# Backflush a Eheim classic 2215?



## Kypros (Apr 16, 2008)

I have seen references to a broken link on how to back flush a Eheim classic. Does anybody have a working link or can describe the process?
thank you
Kypros


----------



## mott (Aug 6, 2006)

Kypros said:


> I have seen references to a broken link on how to back flush a Eheim classic. Does anybody have a working link or can describe the process?
> thank you
> Kypros


This article says to switch out bio-media every three months which I do not agree with, everything else is on spot!

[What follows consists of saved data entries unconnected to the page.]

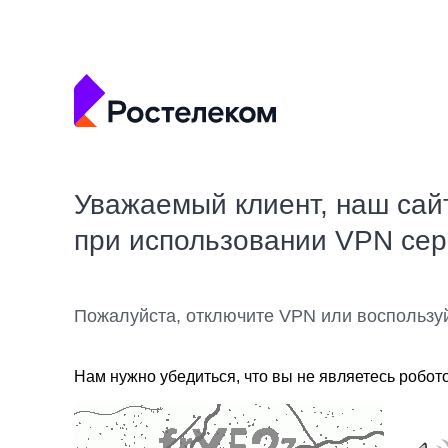
Уважаемый клиент, наш сай
при использовании VPN се
Пожалуйста, отключите VPN или воспользу
Нам нужно убедиться, что вы не являетесь робот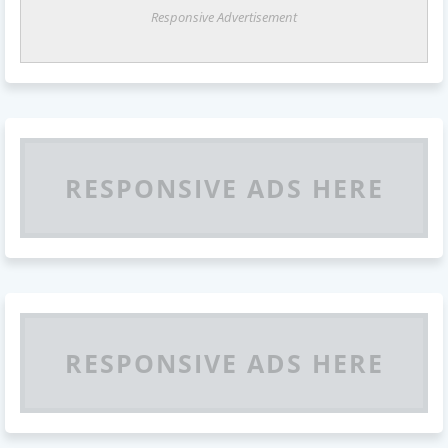
Responsive Advertisement
RESPONSIVE ADS HERE
RESPONSIVE ADS HERE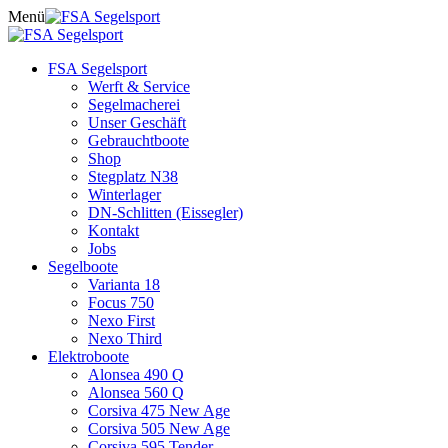
Skip
Menü
to
content
FSA Segelsport
Werft & Service
Segelmacherei
Unser Geschäft
Gebrauchtboote
Shop
Stegplatz N38
Winterlager
DN-Schlitten (Eissegler)
Kontakt
Jobs
Segelboote
Varianta 18
Focus 750
Nexo First
Nexo Third
Elektroboote
Alonsea 490 Q
Alonsea 560 Q
Corsiva 475 New Age
Corsiva 505 New Age
Corsiva 595 Tender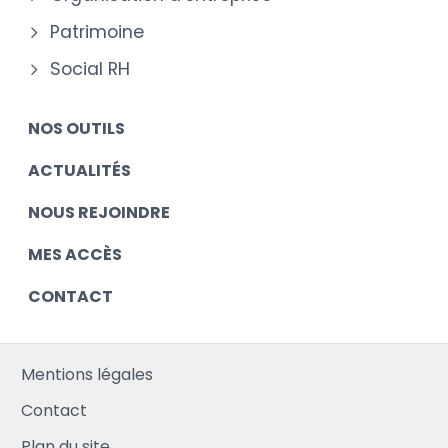
Patrimoine
Social RH
NOS OUTILS
ACTUALITÉS
NOUS REJOINDRE
MES ACCÈS
CONTACT
Mentions légales
Contact
Plan du site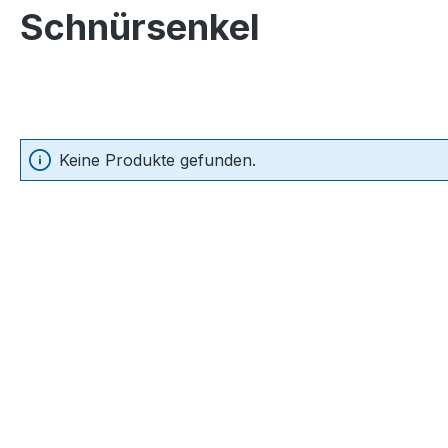
Schnürsenkel
Keine Produkte gefunden.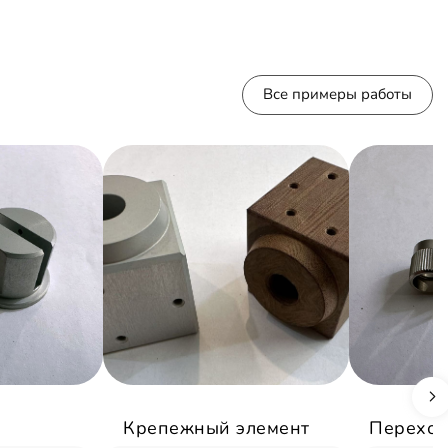
Все примеры работы
Крепежный элемент
Переход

http://www.rexgrigg.com/Eheim%20Classic%20Canister%20instructions.htm


----------



## Kypros (Apr 16, 2008)

Yes, the Grigg article seems to have edited out the back flush potion of the original article--maybe its not standard practice to do so anymore. I guess you are of the school that rinses out the media rather than replacing it? I would rather do that.


----------



## mott (Aug 6, 2006)

Kypros said:


> Yes, the Grigg article seems to have edited out the back flush potion of the original article--maybe its not standard practice to do so anymore. I guess you are of the school that rinses out the media rather than replacing it? I would rather do that.


Hmm I though it was there. As far as I know backflushing is a common thing to do with the classics.

Yes I am from the school of rinsing bio-media. if it ever gets to mucked up I just take the Ehfisubstrat and rub them together and then rinsing real good...no need to ever replace in my book.


----------



## Kypros (Apr 16, 2008)

Obviously you rinse it in tank water. Do you rinse all of it at once. I was thinking of putting it in a media bag for easy moving?


----------



## mott (Aug 6, 2006)

Kypros said:


> Obviously you rinse it in tank water. Do you rinse all of it at once. I was thinking of putting it in a media bag for easy moving?


I rinse all at once in tank water. Just make sure the media bag is big enough, you don't want any water bypass...


----------